- DATA SHOWN
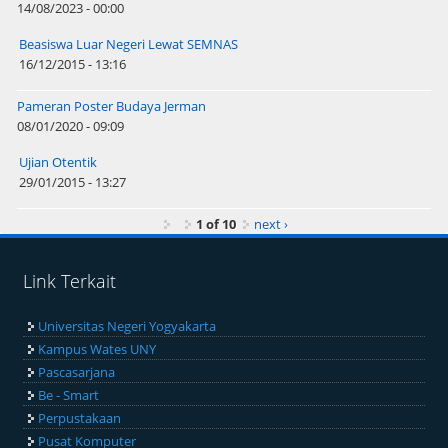
14/08/2023 - 00:00
Beasiswa Luar Negeri Lewat SEMNAS
16/12/2015 - 13:16
Pameran Poster Budaya Jerman
08/01/2020 - 09:09
Ujian Otentik
29/01/2015 - 13:27
1 of 10
next ›
Link Terkait
Universitas Negeri Yogyakarta
Kampus Wates UNY
Pascasarjana
Be - Smart
Perpustakaan
Pusat Komputer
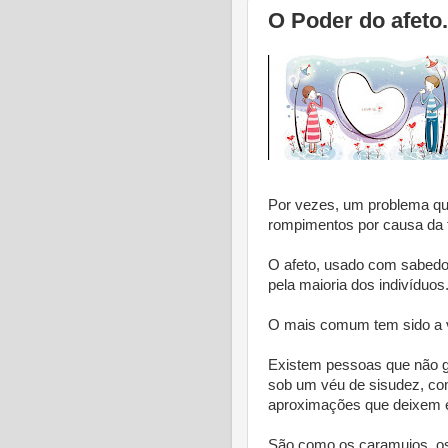
O Poder do afeto.
Por vezes, um problema que 
rompimentos por causa da fa
O afeto, usado com sabedo
pela maioria dos indivíduos
O mais comum tem sido a vio
Existem pessoas que não g
sob um véu de sisudez, com
aproximações que deixem e
São como os caramujos, os 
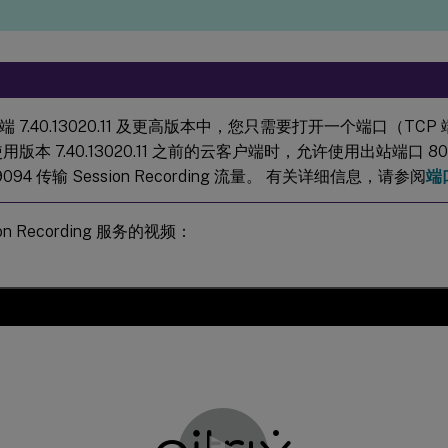
 7.40.13020.11 及更高版本中，您只需要打开一个端口（TCP
用版本 7.40.13020.11 之前的云客户端时，允许使用出站端口 80
9094 传输 Session Recording 流量。 有关详细信息，请参阅
端
on Recording 服务的视频：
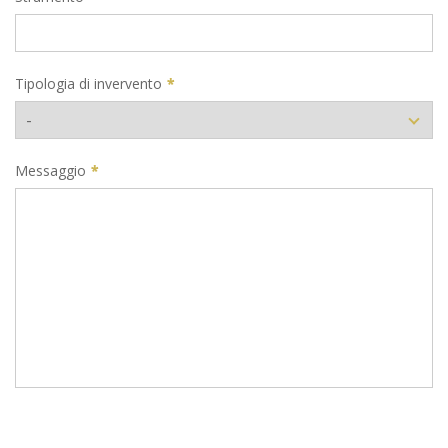
Tipologia di invervento
*
Messaggio
*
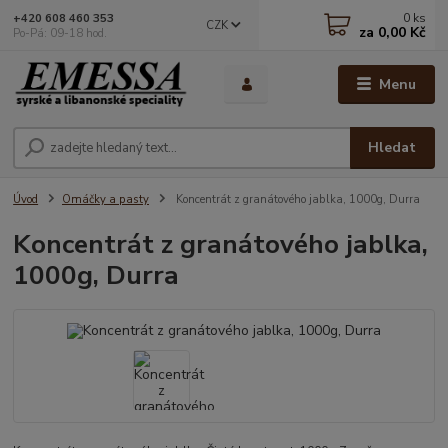
0
ks
+420 608 460 353
CZK
za
0,00 Kč
Po-Pá: 09-18 hod.
Menu
Hledat
Úvod
Omáčky a pasty
Koncentrát z granátového jablka, 1000g, Durra
Koncentrát z granátového jablka,
1000g, Durra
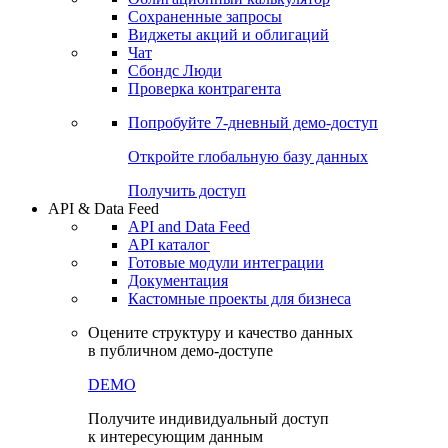
Сохраненные запросы
Виджеты акций и облигаций
Чат
Сбондс Люди
Проверка контрагента
Попробуйте
7-дневный
демо-доступ
Откройте глобальную базу данных
Получить доступ
API & Data Feed
API and Data Feed
API каталог
Готовые модули интеграции
Документация
Кастомные проекты для бизнеса
Оцените структуру и качество данных
в публичном демо-доступе
DEMO
Получите индивидуальный доступ
к интересующим данным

- TASK TO COMPLETE
Where in the entries does the word "granátového" occur? Copy out each line that has it.

- YOUR RESPONSE
Koncentrát z granátového jablka, 1000g, Durra
Koncentrát z granátového jablka,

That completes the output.